# Can marriages overcome trust issues



## Dawns (Feb 25, 2017)

Last summer, I found a text on my husband's phone where he was making plans to meet someone the next day while me and the kids were out. I flipped and spent the next two weeks arguing with him. He gave me a story about who this person was, but I know he was not 100% truthful. While we were trying to work things out, I found out he was messaging with an old high school friend and she was encouraging him to leave me stating that marriages never get better and she has been planning for years to leave her husband. He told her he was disinterested in his marriage. When I confronted him he said he was just in a bad place because of how bad things were between us, but I don't think he ever understood how much he hurt me. Which led us to another argument and weeks of chaos in our home. 

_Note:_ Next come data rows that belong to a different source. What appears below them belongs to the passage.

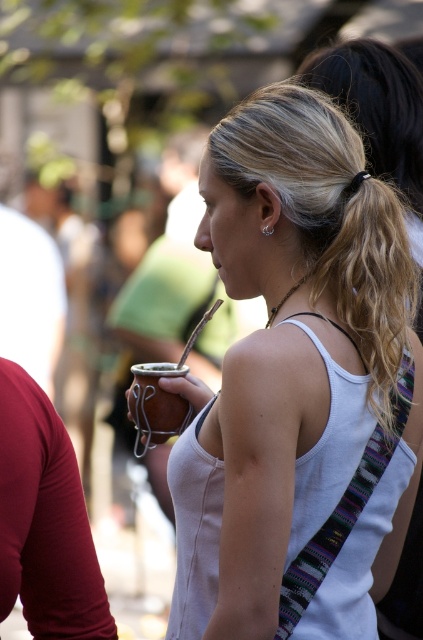 Question: Which object is closer to the camera taking this photo?

Choices:
 (A) matte brown cup at center
 (B) matte brown leather purse at center

Answer: (B)

Question: From the image, what is the correct spatial relationship of matte brown leather purse at center in relation to matte brown cup at center?

Choices:
 (A) below
 (B) above

Answer: (A)

Question: Which object is farther from the camera taking this photo?

Choices:
 (A) matte brown cup at center
 (B) matte brown leather purse at center
 (C) brown leather mate at center

Answer: (A)

Question: Which point is farther to the camera?

Choices:
 (A) brown leather mate at center
 (B) matte brown leather purse at center

Answer: (A)

Question: Can you confirm if matte brown leather purse at center is positioned to the right of matte brown cup at center?

Choices:
 (A) yes
 (B) no

Answer: (A)

Question: Does matte brown cup at center come behind brown leather mate at center?

Choices:
 (A) no
 (B) yes

Answer: (B) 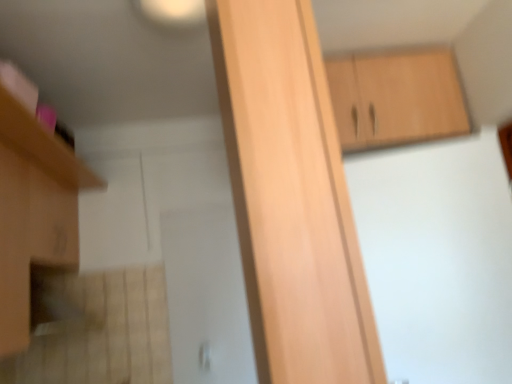 Question: Considering the positions of light wood cabinet at center, arranged as the 1th cabinetry when viewed from the front, and light brown wood cabinet at upper right, which ranks as the 3th cabinetry in left-to-right order, in the image, is light wood cabinet at center, arranged as the 1th cabinetry when viewed from the front, bigger or smaller than light brown wood cabinet at upper right, which ranks as the 3th cabinetry in left-to-right order,?

Choices:
 (A) small
 (B) big

Answer: (A)

Question: From the image's perspective, is light wood cabinet at center, arranged as the 2th cabinetry when viewed from the right, above or below light brown wood cabinet at upper right, which ranks as the first cabinetry in right-to-left order?

Choices:
 (A) above
 (B) below

Answer: (B)

Question: Estimate the real-world distances between objects in this image. Which object is closer to the matte wood cabinet at left, marked as the second cabinetry in a front-to-back arrangement?

Choices:
 (A) light brown wood cabinet at upper right, placed as the first cabinetry when sorted from back to front
 (B) light wood cabinet at center, arranged as the 1th cabinetry when viewed from the front

Answer: (B)

Question: Which object is positioned farthest from the light brown wood cabinet at upper right, which ranks as the first cabinetry in right-to-left order?

Choices:
 (A) light wood cabinet at center, which is the 2th cabinetry in left-to-right order
 (B) matte wood cabinet at left, marked as the second cabinetry in a front-to-back arrangement

Answer: (B) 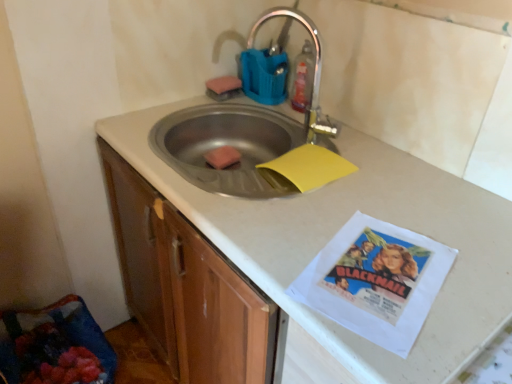 At what (x,y) coordinates should I click in order to perform the action: click on unoccupied region to the right of pink sponge at upper center, the 1th food viewed from the top. Please return your answer as a coordinate pair (x, y). This screenshot has width=512, height=384. Looking at the image, I should click on (265, 104).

At that time, I was ready to end the marriage..but his doctor convinced me to try marriage counselling. We had three sessions scheduled, two we went to together and the third one, he chose not to come to. We had argued that morning and he decided he did not want to go. I went by myself, and I remember sitting there and thinking how low could my marriage sink, I was literally sitting in marriage counselling by myself. I did not speak with my husband for several days. I find that I am so angry and hurt that I am lashing out alot and throwing everything thing that my husband has ever done wrong in his face...and in the 17 years of marriage he has given me alot of material. 

We can usually get through a couple of weeks without fighting but then we do and the fight last for 2 weeks...simple things turn into big things! 

I am struggling with trusting my husband...I question whether he wants to be a faithful loving husband or if he just stays cause he has nowhere else to go. I find texting apps on his phone and couple that with the fact that he always has his phone close by, makes me feel like he is up to something...am I being paranoid or am I just stupid thinking that he is being faithful. Anytime, I try to talk about this stuff it turns into a fight and now, I just sit here and have the thoughts in my head...they are the same thoughts that keep me up at night.

The way I see things now, is I do not trust him and he says he does not trust me cause of how I throw things in his face from the past and make him feel like a terrible person. 

So -- honestly, can trust be rebuilt? Does the hurting ever stop?